Osirioński handlarz nadal stał na swoim miejscu. Rozpromienił się gdy tylko ujrzał łotrzyka niosącego skrzynię.
- Zaprawdę wnosisz dziś słońce w pochmurny żywot starego tułacza, przyjacielu! - rzekł serdecznie, zwalniając miejsce na stole - Jeśli możesz to proszę stań tutaj - wskazał mu miejsce, tak by zasłaniał skrzynię. - A ja wyjmę strzały, które ci obiecałem.
- Wyjmij wszystkie, które tam są. To moja zapłata za pomoc. Gdybym się tam nie pojawił kontrola byłaby znacznie bardziej szczegółowa, lub... nie byłoby jej w ogóle, jeśli wiesz o czym mówię. Nie próbuj też żadnych sztuczek i nie próbuj sięgać po nic innego od strzał.
Wskazał gestem na sztylet. Nie miał pojęcia, czy kupiec nie chciałby użyć choćby tego wisiorka, aby pozbyć się świadka. Przysunął się bliżej niż chciał sprzedawca i patrzył mu na ręce.

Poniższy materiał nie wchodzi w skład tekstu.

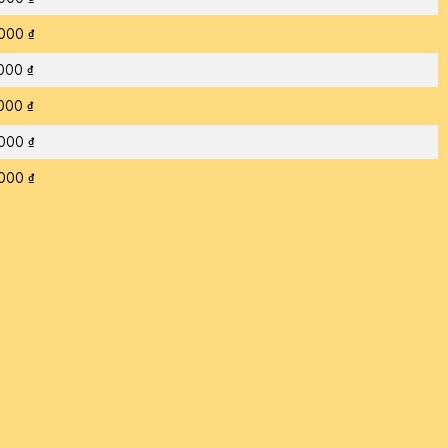
000 ₫
000 ₫
000 ₫
000 ₫
000 ₫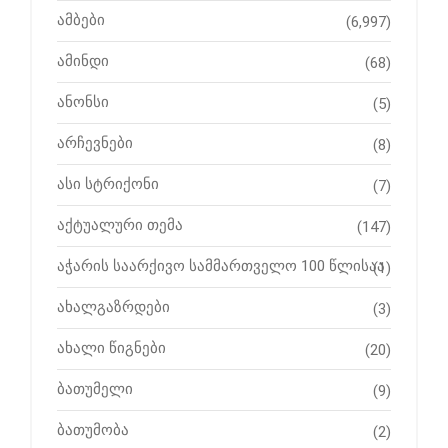
ამბები
(6,997)
ამინდი
(68)
ანონსი
(5)
არჩევნები
(8)
ასი სტრიქონი
(7)
აქტუალური თემა
(147)
აჭარის საარქივო სამმართველო 100 წლისაა
(1)
ახალგაზრდები
(3)
ახალი წიგნები
(20)
ბათუმელი
(9)
ბათუმობა
(2)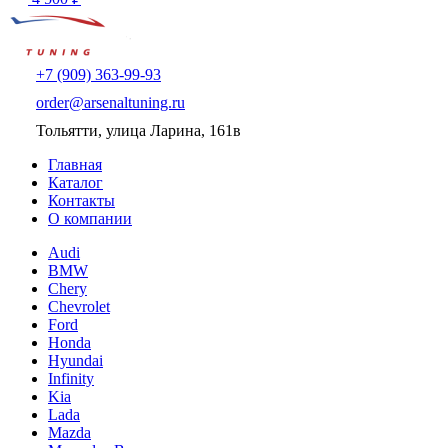
+7 (909) 363-99-93
order@arsenaltuning.ru
Тольятти, улица Ларина, 161в
Главная
Каталог
Контакты
О компании
Audi
BMW
Chery
Chevrolet
Ford
Honda
Hyundai
Infinity
Kia
Lada
Mazda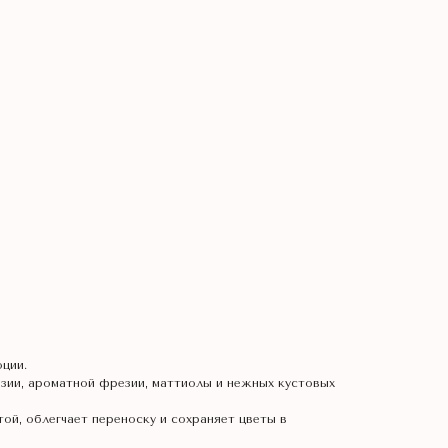
ции.
нзии, ароматной фрезии, маттиолы и нежных кустовых
той, облегчает переноску и сохраняет цветы в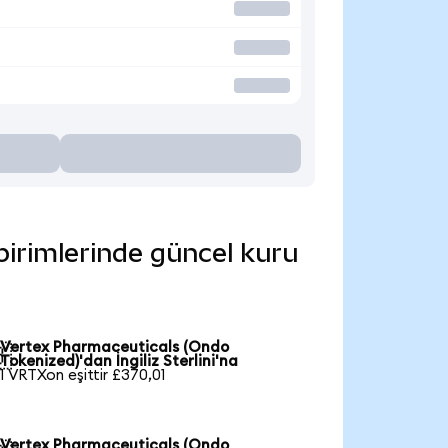
birimlerinde güncel kuru
Vertex Pharmaceuticals (Ondo

Tokenized)'dan İngiliz Sterlini'na
1 VRTXon eşittir £370,01
Vertex Pharmaceuticals (Ondo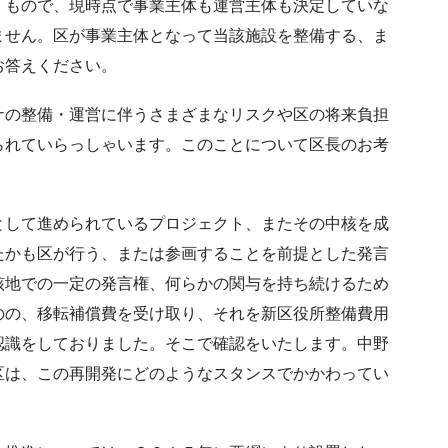
くもので、現時点で事業主体も運営主体も決定していな
ません。区が事業主体となって当該施設を整備する、ま
お答えください。
ナの整備・運営に伴うさまざまなリスクや区の将来負担
られていらっしゃいます。このことについて区長のお考
として進められているプロジェクト、またその中核を成
たかも区が行う、または参画することを前提とした発言
該地での一定の発言権、何らかの関与を持ち続けるため
のの、移転補償費を受け取り、それを新区役所整備費用
認識をしておりました。そこで確認をいたします。中野
区は、この再開発にどのようなスタンスでかかわってい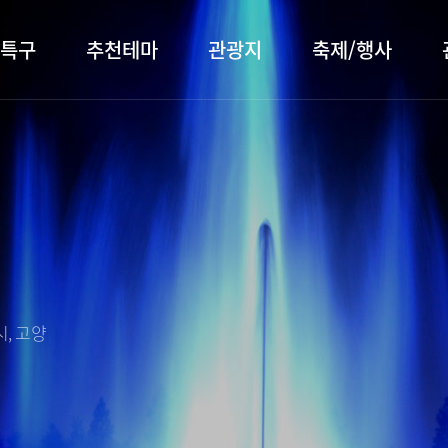
특구
추천테마
관광지
축제/행사
터 소개
행주산성
행사소개
대표먹거리
장항습
문화관
이
서오릉/서삼릉
프로그램 안내
전통시장
누리길
해설사
전시관/박물관
사전신청
템플스테이
벚꽃명
자주 묻는 질문
숙박 정보
쇼핑 정보
, 고양
회
공지사항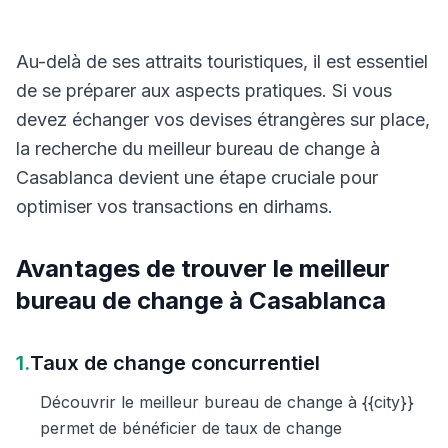
Au-delà de ses attraits touristiques, il est essentiel
de se préparer aux aspects pratiques. Si vous
devez échanger vos devises étrangères sur place,
la recherche du meilleur bureau de change à
Casablanca devient une étape cruciale pour
optimiser vos transactions en dirhams.
Avantages de trouver le meilleur
bureau de change à Casablanca
1.
Taux de change concurrentiel
Découvrir le meilleur bureau de change à {{city}}
permet de bénéficier de taux de change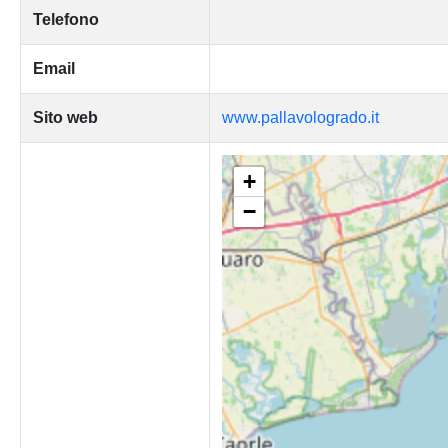
Telefono
Email
Sito web
www.pallavologrado.it
+
−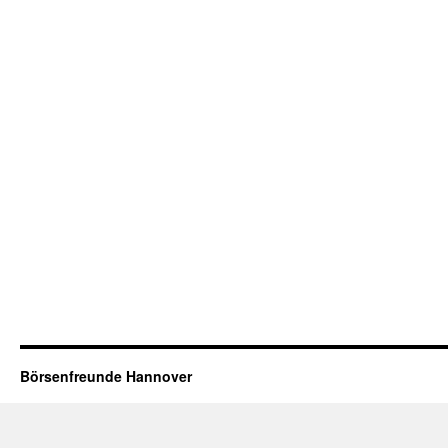
Börsenfreunde Hannover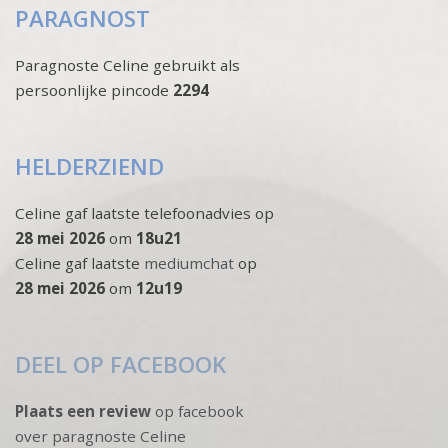
PARAGNOST
Paragnoste Celine gebruikt als
persoonlijke pincode
2294
HELDERZIEND
Celine gaf laatste telefoonadvies op
28 mei 2026
om
18u21
Celine gaf laatste
mediumchat
op
28 mei 2026
om
12u19
DEEL OP FACEBOOK
Plaats een review
op facebook
over paragnoste Celine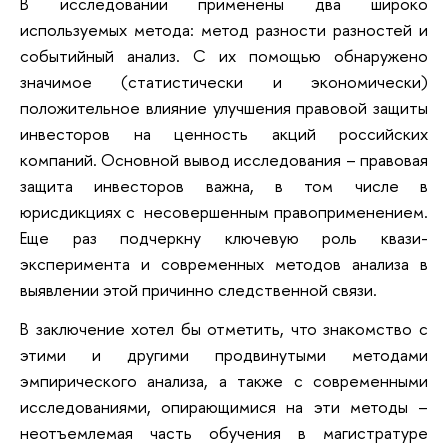
В исследовании применены два широко
используемых метода: метод разности разностей и
событийный анализ. С их помощью обнаружено
значимое (статистически и экономически)
положительное влияние улучшения правовой защиты
инвесторов на ценность акций российских
компаний. Основной вывод исследования – правовая
защита инвесторов важна, в том числе в
юрисдикциях с несовершенным правоприменением.
Еще раз подчеркну ключевую роль квази-
эксперимента и современных методов анализа в
выявлении этой причинно следственной связи.
В заключение хотел бы отметить, что знакомство с
этими и другими продвинутыми методами
эмпирического анализа, а также с современными
исследованиями, опирающимися на эти методы –
неотъемлемая часть обучения в магистратуре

Osiriończyk uniósł brew w zdziwieniu, uśmiechnął się jednak tylko uprzejmie i zaczął ostrożnie podważać denko, przesypując na bok orzechy. W końcu wyciągnął ze środka strzały owijając je zręcznym i nadzwyczaj sprawnym ruchem w kawałek materiału. Jeśli coś kombinował, to łotrzyk nie był w stanie tego zauważyć.

Na twarzy handlarza znów pojawił się szeroki uśmiech wyglądający na zupełnie szczery i serdeczny.
- Dziękuję, za twoją pomoc, przyjacielu. Niechaj łuskonodzy Wadjet i Apep obdarzą cię długim życiem i szybką śmiercią.
David skinął mu głową, schował strzały i oddalił się. W swoim czasie będzie musiał zapytać jakiegoś znawce o to, co nabył.